> _Exercise instructions_
Output the whole listing again, exactly as it reads.

> _Data_
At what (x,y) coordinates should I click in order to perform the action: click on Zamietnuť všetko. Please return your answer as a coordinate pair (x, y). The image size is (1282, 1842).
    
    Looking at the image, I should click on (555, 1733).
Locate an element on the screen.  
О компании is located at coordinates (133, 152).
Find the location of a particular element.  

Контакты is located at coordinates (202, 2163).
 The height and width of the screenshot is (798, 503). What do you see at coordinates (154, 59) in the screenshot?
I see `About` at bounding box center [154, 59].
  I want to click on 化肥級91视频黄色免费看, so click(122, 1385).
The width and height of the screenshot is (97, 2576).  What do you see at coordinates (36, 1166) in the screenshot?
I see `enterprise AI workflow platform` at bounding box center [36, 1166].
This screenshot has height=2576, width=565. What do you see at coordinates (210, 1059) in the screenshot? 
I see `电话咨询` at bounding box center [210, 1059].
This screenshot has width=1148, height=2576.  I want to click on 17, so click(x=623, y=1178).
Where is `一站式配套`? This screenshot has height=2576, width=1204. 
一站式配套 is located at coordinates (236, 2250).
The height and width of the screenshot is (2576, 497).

> _Task answer_
At what (x,y) coordinates should I click in order to perform the action: click on Zamietnuť všetko. Please return your answer as a coordinate pair (x, y). The image size is (1282, 1842).
    
    Looking at the image, I should click on (555, 1733).
Locate an element on the screen.  
О компании is located at coordinates (133, 152).
Find the location of a particular element.  

Контакты is located at coordinates (202, 2163).
 The height and width of the screenshot is (798, 503). What do you see at coordinates (154, 59) in the screenshot?
I see `About` at bounding box center [154, 59].
  I want to click on 化肥級91视频黄色免费看, so click(122, 1385).
The width and height of the screenshot is (97, 2576).  What do you see at coordinates (36, 1166) in the screenshot?
I see `enterprise AI workflow platform` at bounding box center [36, 1166].
This screenshot has height=2576, width=565. What do you see at coordinates (210, 1059) in the screenshot? 
I see `电话咨询` at bounding box center [210, 1059].
This screenshot has width=1148, height=2576.  I want to click on 17, so click(x=623, y=1178).
Where is `一站式配套`? This screenshot has height=2576, width=1204. 
一站式配套 is located at coordinates (236, 2250).
The height and width of the screenshot is (2576, 497).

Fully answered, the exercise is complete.